* _WHAT IS BEING ASKED_: Pictures are not part of the copy; retype all the records below exactly.

(Dataset items)
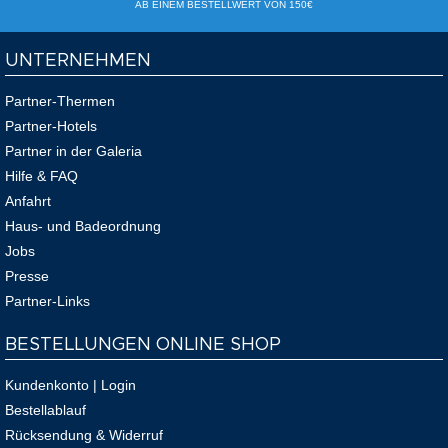
AB EINEM BESTELLWERT VON 150€
UNTERNEHMEN
Partner-Thermen
Partner-Hotels
Partner in der Galeria
Hilfe & FAQ
Anfahrt
Haus- und Badeordnung
Jobs
Presse
Partner-Links
BESTELLUNGEN ONLINE SHOP
Kundenkonto | Login
Bestellablauf
Rücksendung & Widerruf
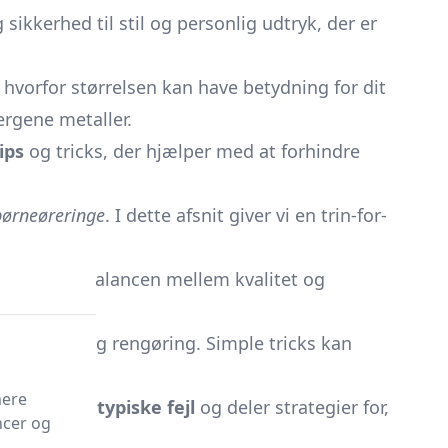
sikkerhed til stil og personlig udtryk, der er
g hvorfor størrelsen kan have betydning for dit
ergene metaller.
ips
og tricks, der hjælper med at forhindre
børneøreringe
. I dette afsnit giver vi en trin-for-
d at finde balancen mellem kvalitet og
geholdelse og rengøring. Simple tricks kan
mere
dentificerer
typiske fejl
og deler strategier for,
ncer og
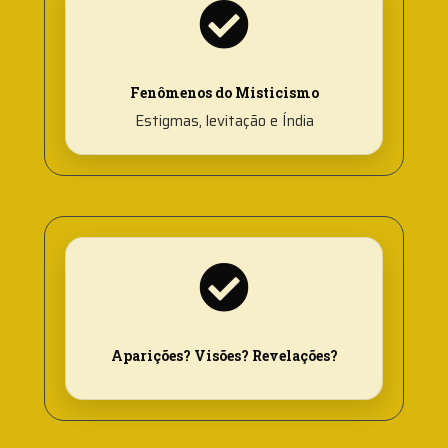
Fenômenos do Misticismo
Estigmas, levitação e Índia
Aparições? Visões? Revelações?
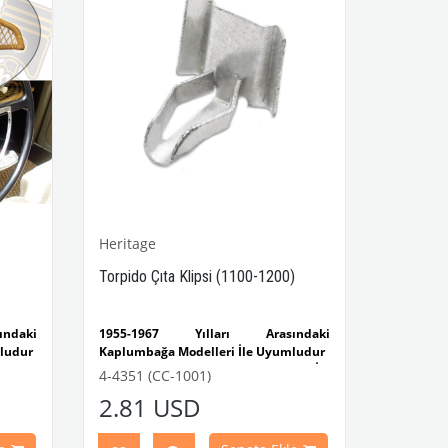
Heritage
Torpido Çıta Klipsi (1100-1200)
ndaki
1955-1967 Yılları Arasındaki
ludur
Kaplumbağa Modelleri İle Uyumludur
 Kasa
1100-1200 Kaplumbağa Modelleri İle
4-4351 (CC-1001)
ludur
Uyumludur
2.81 USD
ça No
VWCC Parça No : 4-4351 OEM Parça No
: 113853235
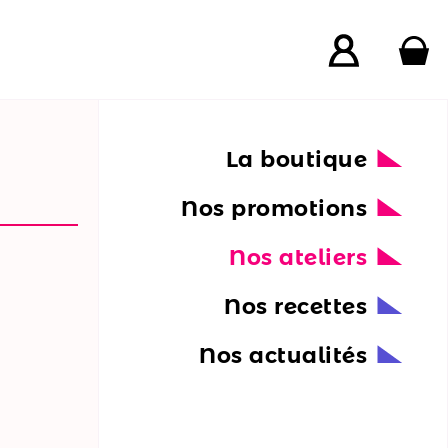
La boutique
Nos promotions
Nos ateliers
Nos recettes
Nos actualités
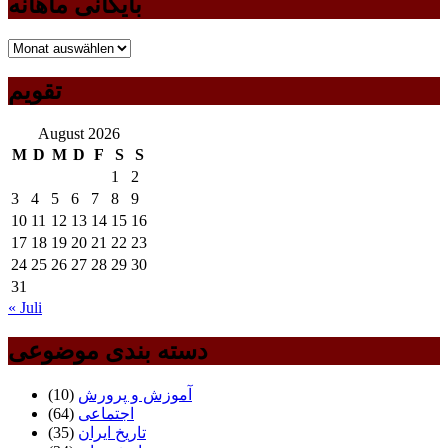
بایگانی ماهانه
بایگانی
ماهانه
تقویم
August 2026
M
D
M
D
F
S
S
1
2
3
4
5
6
7
8
9
10
11
12
13
14
15
16
17
18
19
20
21
22
23
24
25
26
27
28
29
30
31
« Juli
دسته بندی موضوعی
آموزش و پرورش
(10)
اجتماعی
(64)
تاریخ ایران
(35)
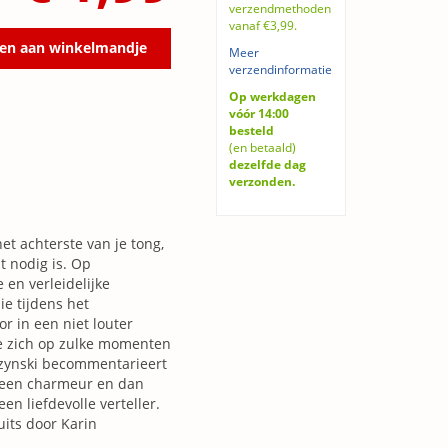
verzendmethoden
vanaf €3,99.
en aan winkelmandje
Meer
verzendinformatie
Op werkdagen
vóór 14:00
besteld
(en betaald)
dezelfde dag
verzonden.
et achterste van je tong,
 nodig is. Op
 en verleidelijke
ie tijdens het
r in een niet louter
ze zich op zulke momenten
czynski becommentarieert
n een charmeur en dan
n liefdevolle verteller.
uits door Karin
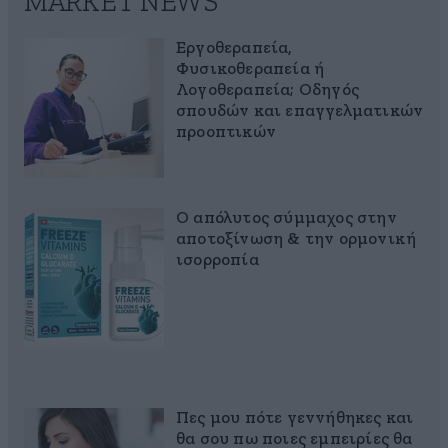
MARKET NEWS
Εργοθεραπεία,
Φυσικοθεραπεία ή
Λογοθεραπεία; Οδηγός
σπουδών και επαγγελματικών
προοπτικών
Ο απόλυτος σύμμαχος στην
αποτοξίνωση & την ορμονική
ισορροπία
Πες μου πότε γεννήθηκες και
θα σου πω ποιες εμπειρίες θα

* _PROBLEM SOLUTION_:
AB EINEM BESTELLWERT VON 150€
UNTERNEHMEN
Partner-Thermen
Partner-Hotels
Partner in der Galeria
Hilfe & FAQ
Anfahrt
Haus- und Badeordnung
Jobs
Presse
Partner-Links
BESTELLUNGEN ONLINE SHOP
Kundenkonto | Login
Bestellablauf
Rücksendung & Widerruf
sikkerhed til stil og personlig udtryk, der er
g hvorfor størrelsen kan have betydning for dit
ergene metaller.
ips
og tricks, der hjælper med at forhindre
børneøreringe
. I dette afsnit giver vi en trin-for-
d at finde balancen mellem kvalitet og
geholdelse og rengøring. Simple tricks kan
mere
dentificerer
typiske fejl
og deler strategier for,
ncer og
Fenômenos do Misticismo
Estigmas, levitação e Índia
Aparições? Visões? Revelações?
Heritage
Torpido Çıta Klipsi (1100-1200)
ndaki
1955-1967 Yılları Arasındaki
ludur
Kaplumbağa Modelleri İle Uyumludur
 Kasa
1100-1200 Kaplumbağa Modelleri İle
4-4351 (CC-1001)
ludur
Uyumludur
2.81 USD
ça No
VWCC Parça No : 4-4351 OEM Parça No
: 113853235
La boutique
Nos promotions
Nos ateliers
Nos recettes
Nos actualités
بایگانی ماهانه
بایگانی
ماهانه
تقویم
August 2026
M
D
M
D
F
S
S
1
2
3
4
5
6
7
8
9
10
11
12
13
14
15
16
17
18
19
20
21
22
23
24
25
26
27
28
29
30
31
« Juli
دسته بندی موضوعی
آموزش و پرورش
(10)
اجتماعی
(64)
تاریخ ایران
(35)
verzendmethoden
vanaf €3,99.
en aan winkelmandje
Meer
verzendinformatie
Op werkdagen
vóór 14:00
besteld
(en betaald)
dezelfde dag
verzonden.
et achterste van je tong,
 nodig is. Op
 en verleidelijke
ie tijdens het
r in een niet louter
ze zich op zulke momenten
czynski becommentarieert
n een charmeur en dan
n liefdevolle verteller.
uits door Karin
MARKET NEWS
Εργοθεραπεία,
Φυσικοθεραπεία ή
Λογοθεραπεία; Οδηγός
σπουδών και επαγγελματικών
προοπτικών
Ο απόλυτος σύμμαχος στην
αποτοξίνωση & την ορμονική
ισορροπία
Πες μου πότε γεννήθηκες και
θα σου πω ποιες εμπειρίες θα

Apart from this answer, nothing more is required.